Council urges affordable housing, career training for Moriah Shock facility

A satellite view of the Moriah Shock Incarceration Correctional Facility complex. (Photo courtesy of Google Earth)
MORIAH — The Adirondack Council is championing a plan to reuse the former Moriah Shock Incarceration Correctional Facility property in Mineville, in Essex County, for affordable housing and for a training facility for conservation careers.
“The (Adirondack) Park has a great need for affordable housing for people who live and work in the Adirondacks full time, including forest rangers, trails crews and summer help,” the Adirondack Council, an environmental organization, said in a news release. “Meanwhile, New York needs training facilities for a new generation of conservation personnel, including a Civilian Conservation Corps to cope with record-breaking visitor levels and to carry out the Climate Leadership and Community Protection Act.”

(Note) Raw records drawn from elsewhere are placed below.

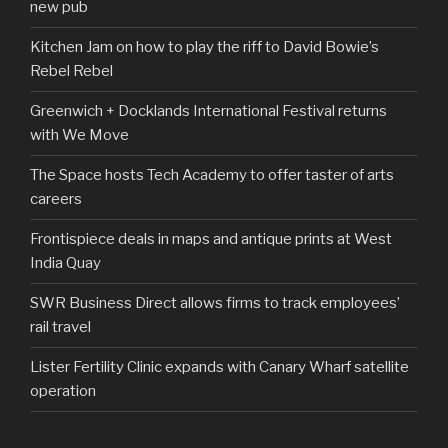
new pub
Kitchen Jam on how to play the riff to David Bowie’s
Rebel Rebel
Greenwich + Docklands International Festival returns
with We Move
The Space hosts Tech Academy to offer taster of arts
careers
Frontispiece deals in maps and antique prints at West
India Quay
SWR Business Direct allows firms to track employees’
rail travel
Lister Fertility Clinic expands with Canary Wharf satellite
operation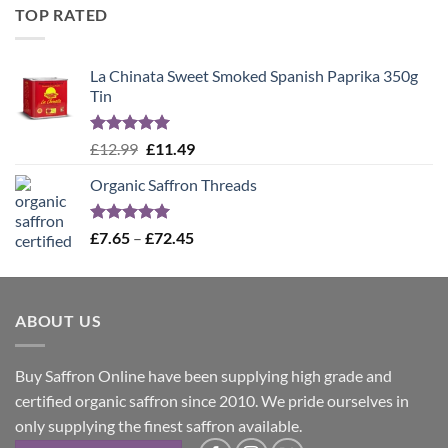
was:
is:
TOP RATED
£12.99.
£11.49.
La Chinata Sweet Smoked Spanish Paprika 350g
Tin
Rated
5.00
Original
Current
£
12.99
£
11.49
out of 5
price
price
Organic Saffron Threads
was:
is:
£12.99.
£11.49.
Rated
4.99
Price
£
7.65
–
£
72.45
out of 5
range:
£7.65
through
ABOUT US
£72.45
Buy Saffron Online have been supplying high grade and
certified organic saffron since 2010. We pride ourselves in
only supplying the finest saffron available.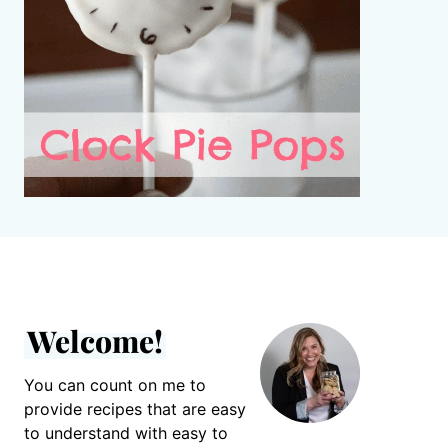
Welcome!
You can count on me to
provide recipes that are easy
to understand with easy to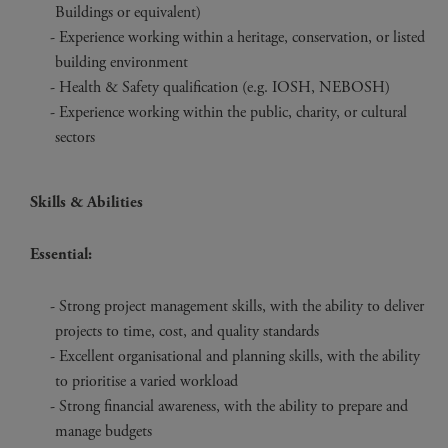
Buildings or equivalent)
Experience working within a heritage, conservation, or listed
building environment
Health & Safety qualification (e.g. IOSH, NEBOSH)
Experience working within the public, charity, or cultural
sectors
Skills & Abilities
Essential:
Strong project management skills, with the ability to deliver
projects to time, cost, and quality standards
Excellent organisational and planning skills, with the ability
to prioritise a varied workload
Strong financial awareness, with the ability to prepare and
manage budgets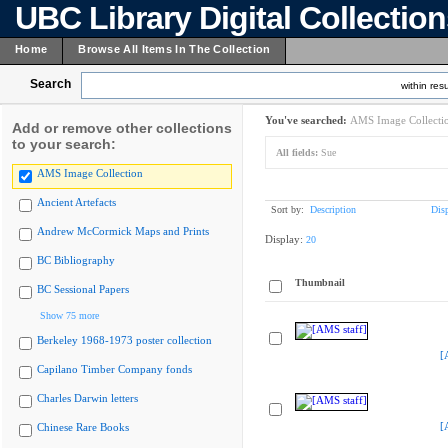
UBC Library Digital Collectio
Home
Browse All Items In The Collection
Search
within resu
You've searched:
AMS Image Collecti
Add or remove other collections
to your search:
All fields:
Sue
AMS Image Collection
Ancient Artefacts
Sort by:
Description
Dis
Andrew McCormick Maps and Prints
Display:
20
BC Bibliography
Thumbnail
BC Sessional Papers
Show 75 more
Berkeley 1968-1973 poster collection
[
Capilano Timber Company fonds
Charles Darwin letters
[
Chinese Rare Books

Adirondack Council officials, along with Moriah Supervisor Thomas Scozzafava, area state legislators and a representative of the Adirondack Mountain Club will discuss details of the proposal and the need for the project at a news conference Tuesday morning at the site of the correctional facility.
“They bring a use for the facility. Whether it will ever happen remains to be seen,” Scozzafava said in a telephone interview on Monday.

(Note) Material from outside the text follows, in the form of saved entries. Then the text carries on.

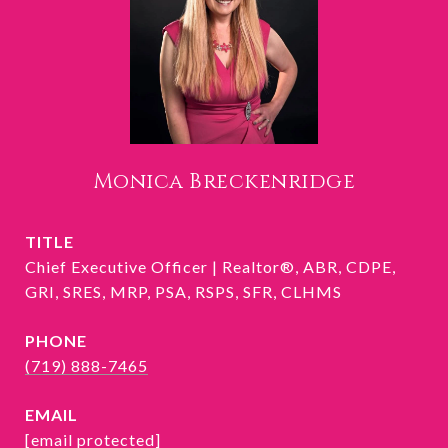
Monica Breckenridge
TITLE
Chief Executive Officer | Realtor®, ABR, CDPE,
GRI, SRES, MRP, PSA, RSPS, SFR, CLHMS
PHONE
(719) 888-7465
EMAIL
[email protected]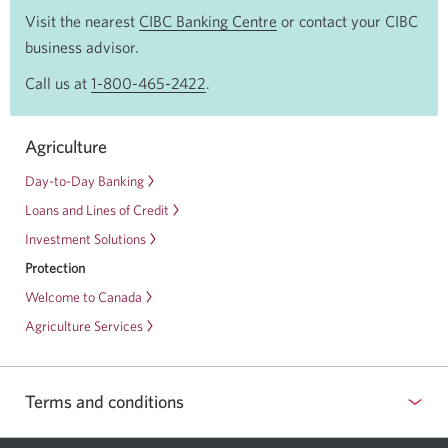
Visit the nearest
CIBC Banking Centre
Opens
or contact your CIBC
business advisor.
a
new
Call us at
1-800-465-2422
Opens
.
window
your
in
phone
Agriculture
your
app.
browser
Day-to-Day Banking
Loans and Lines of Credit
Investment Solutions
Protection
Welcome to Canada
Agriculture Services
Terms and conditions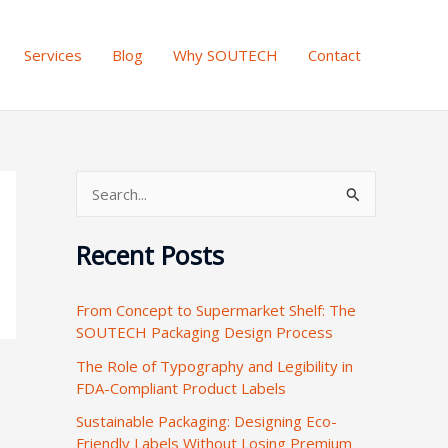
Services
Blog
Why SOUTECH
Contact
S
e
Recent Posts
a
r
From Concept to Supermarket Shelf: The
c
SOUTECH Packaging Design Process
h
The Role of Typography and Legibility in
f
FDA-Compliant Product Labels
o
Sustainable Packaging: Designing Eco-
r
Friendly Labels Without Losing Premium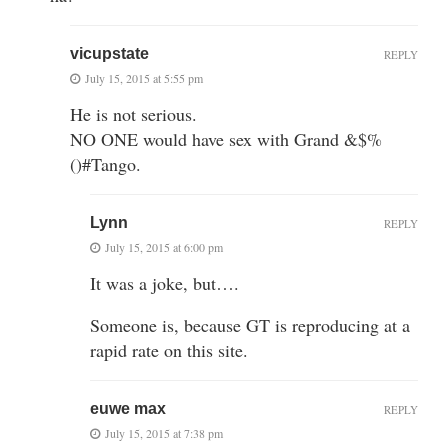
vicupstate
REPLY
July 15, 2015 at 5:55 pm
He is not serious.
NO ONE would have sex with Grand &$%
()#Tango.
Lynn
REPLY
July 15, 2015 at 6:00 pm
It was a joke, but….
Someone is, because GT is reproducing at a
rapid rate on this site.
euwe max
REPLY
July 15, 2015 at 7:38 pm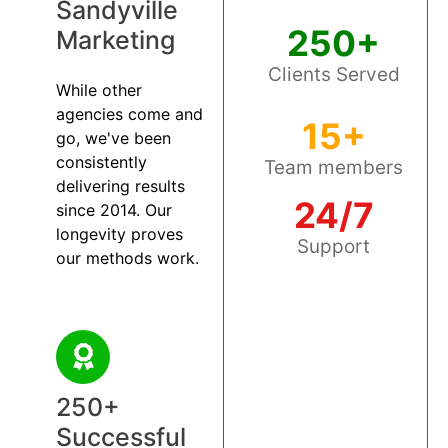
Sandyville
250+
Marketing
Clients Served
While other
agencies come and
15+
go, we've been
consistently
Team members
delivering results
24/7
since 2014. Our
longevity proves
Support
our methods work.
250+
Successful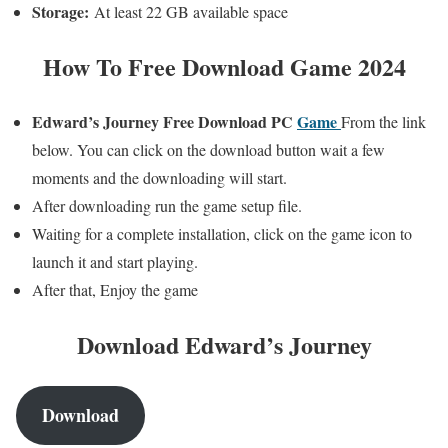
Storage:
At least 22 GB available space
How To Free Download Game 2024
Edward’s Journey
Free Download PC
Game
From the link
below. You can click on the download button wait a few
moments and the downloading will start.
After downloading run the game setup file.
Waiting for a complete installation, click on the game icon to
launch it and start playing.
After that, Enjoy the game
Download Edward’s Journey
Download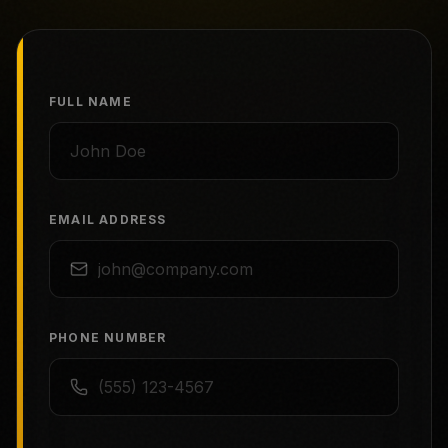
FULL NAME
EMAIL ADDRESS
PHONE NUMBER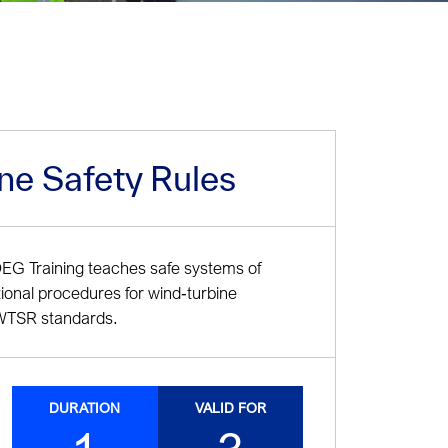
ne Safety Rules
OEG Training teaches safe systems of
tional procedures for wind‑turbine
e WTSR standards.
DURATION
VALID FOR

He said that if nothing else, it will bring attention to the need to reuse the facility, formerly a boot camp-style program for non-violent offenders, which the state closed in March.

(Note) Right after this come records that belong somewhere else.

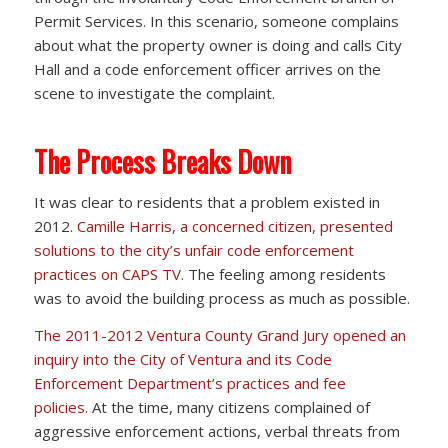
Permit Services. In this scenario, someone complains
about what the property owner is doing and calls City
Hall and a code enforcement officer arrives on the
scene to investigate the complaint.
The Process Breaks Down
It was clear to residents that a problem existed in
2012.
Camille Harris, a concerned citizen, presented
solutions to the city’s unfair code enforcement
practices on CAPS TV
. The feeling among residents
was to avoid the building process as much as possible.
The 2011-2012 Ventura County Grand Jury opened an
inquiry into the City of Ventura and its Code
Enforcement Department’s practices and fee
policies.
At the time, many citizens complained of
aggressive enforcement actions, verbal threats from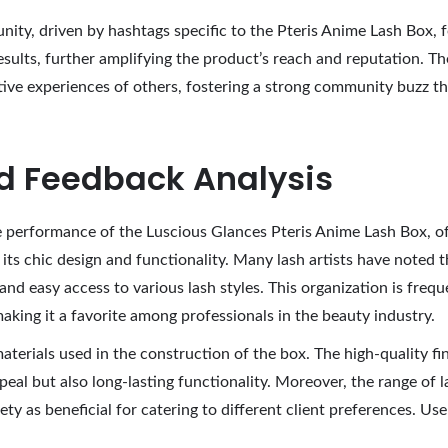
ty, driven by hashtags specific to the Pteris Anime Lash Box, f
esults, further amplifying the product’s reach and reputation. 
tive experiences of others, fostering a strong community buzz th
d Feedback Analysis
 performance of the Luscious Glances Pteris Anime Lash Box, off
 its chic design and functionality. Many lash artists have noted
and easy access to various lash styles. This organization is freque
making it a favorite among professionals in the beauty industry.
terials used in the construction of the box. The high-quality fi
peal but also long-lasting functionality. Moreover, the range of l
y as beneficial for catering to different client preferences. User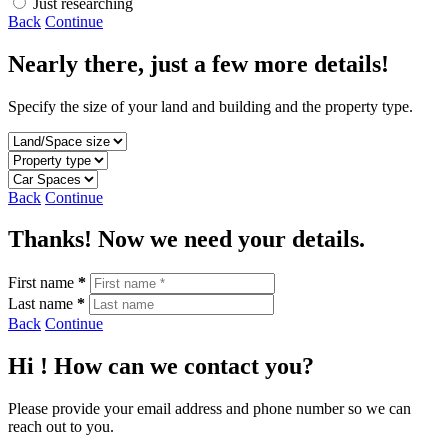
Just researching
Back
Continue
Nearly there, just a few more details!
Specify the size of your land and building and the property type.
Back
Continue
Thanks! Now we need your details.
First name
*
Last name
*
Back
Continue
Hi
! How can we contact you?
Please provide your email address and phone number so we can
reach out to you.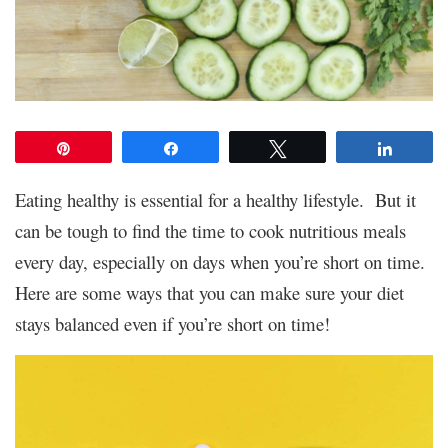
Pin
Share
Tweet
Share
Eating healthy is essential for a healthy lifestyle. But it
can be tough to find the time to cook nutritious meals
every day, especially on days when you’re short on time.
Here are some ways that you can make sure your diet
stays balanced even if you’re short on time!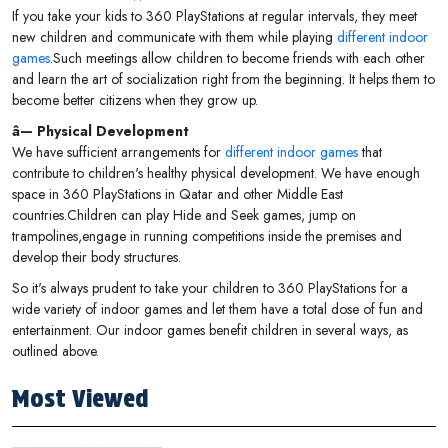
If you take your kids to 360 PlayStations at regular intervals, they meet
new children and communicate with them while playing
different indoor
games
.Such meetings allow children to become friends with each other
and learn the art of socialization right from the beginning. It helps them to
become better citizens when they grow up.
â— Physical Development
We have sufficient arrangements for
different indoor games
that
contribute to children's healthy physical development. We have enough
space in 360 PlayStations in Qatar and other Middle East
countries.Children can play Hide and Seek games, jump on
trampolines,engage in running competitions inside the premises and
develop their body structures.
So it's always prudent to take your children to 360 PlayStations for a
wide variety of indoor games and let them have a total dose of fun and
entertainment. Our indoor games benefit children in several ways, as
outlined above.
Most Viewed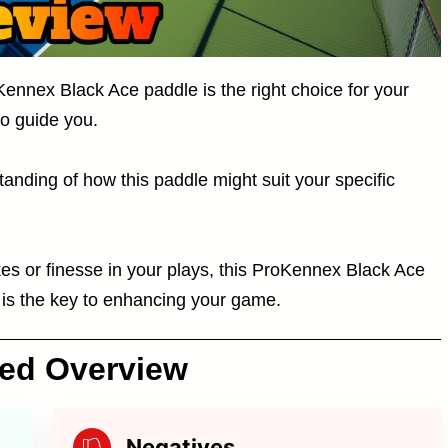
Kennex Black Ace paddle is the right choice for your
to guide you.
tanding of how this paddle might suit your specific
kes or finesse in your plays, this ProKennex Black Ace
 is the key to enhancing your game.
ced Overview
Negatives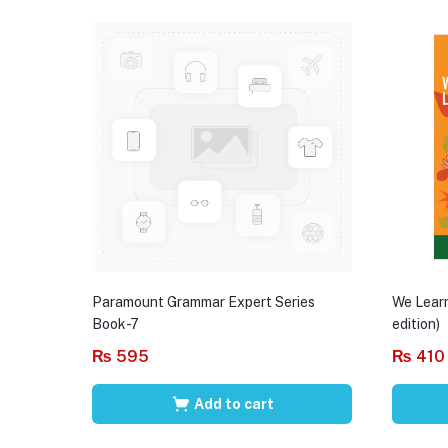
Paramount Grammar Expert Series
We Learn
Book-7
edition)
₨
595
₨
410
Add to cart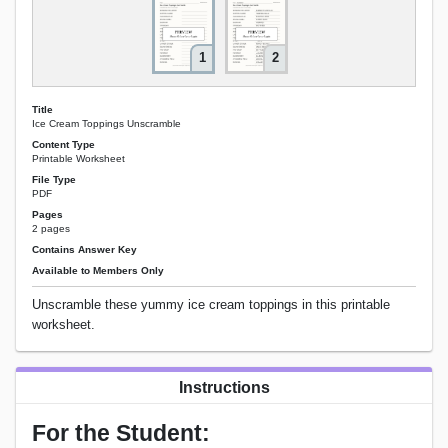
1
2
Title
Ice Cream Toppings Unscramble
Content Type
Printable Worksheet
File Type
PDF
Pages
2 pages
Contains Answer Key
Available to Members Only
Unscramble these yummy ice cream toppings in this printable
worksheet.
Instructions
For the Student: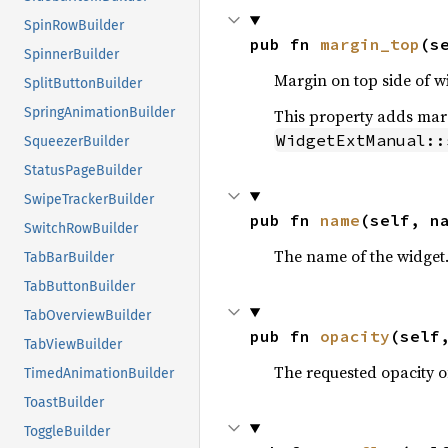
SpinRowBuilder
pub fn 
margin_top
(s
SpinnerBuilder
Margin on top side of w
SplitButtonBuilder
SpringAnimationBuilder
This property adds margi
WidgetExtManual::
SqueezerBuilder
StatusPageBuilder
SwipeTrackerBuilder
pub fn 
name
(self, n
SwitchRowBuilder
The name of the widget
TabBarBuilder
TabButtonBuilder
TabOverviewBuilder
pub fn 
opacity
(self
TabViewBuilder
The requested opacity o
TimedAnimationBuilder
ToastBuilder
ToggleBuilder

“If they can get the governor’s attention on the importance of this facility, it’s more than I could do,” he said.
Scozzafava said he hopes the Adirondack Council will be able to convince Gov. Kathy Hochul to tour the facility and learn firsthand about economic challenges the town faces.
The shock camp was one of six correctional facilities statewide that the state Department of Corrections and Community Supervision closed in March.
A state commission is working on reuse plans for these and other previously closed state correctional facilities.
Before the closing, Scozzafava, state Sen. Dan Stec, R-Queensbury, and Assemblyman Matt Simpson, R-Horicon, proposed reusing the facility as an alternative sentencing program that counties could send incarcerated individuals to, but that proposal never gained traction.
Scozzafava said since the closing he has spoken with Empire State Development Corp. representatives and members of the reuse commission about several concepts, such as using the facility as a specialized correctional facility for elderly incarcerated individuals, but none of his ideas have gained support.
Scozzafava said he is pleased that the state Department of Corrections and Community Supervision has continued to maintain the facility.
“They have kept the lights on,” and kept an employee assigned to the facility to monitor the property and provide security, he said.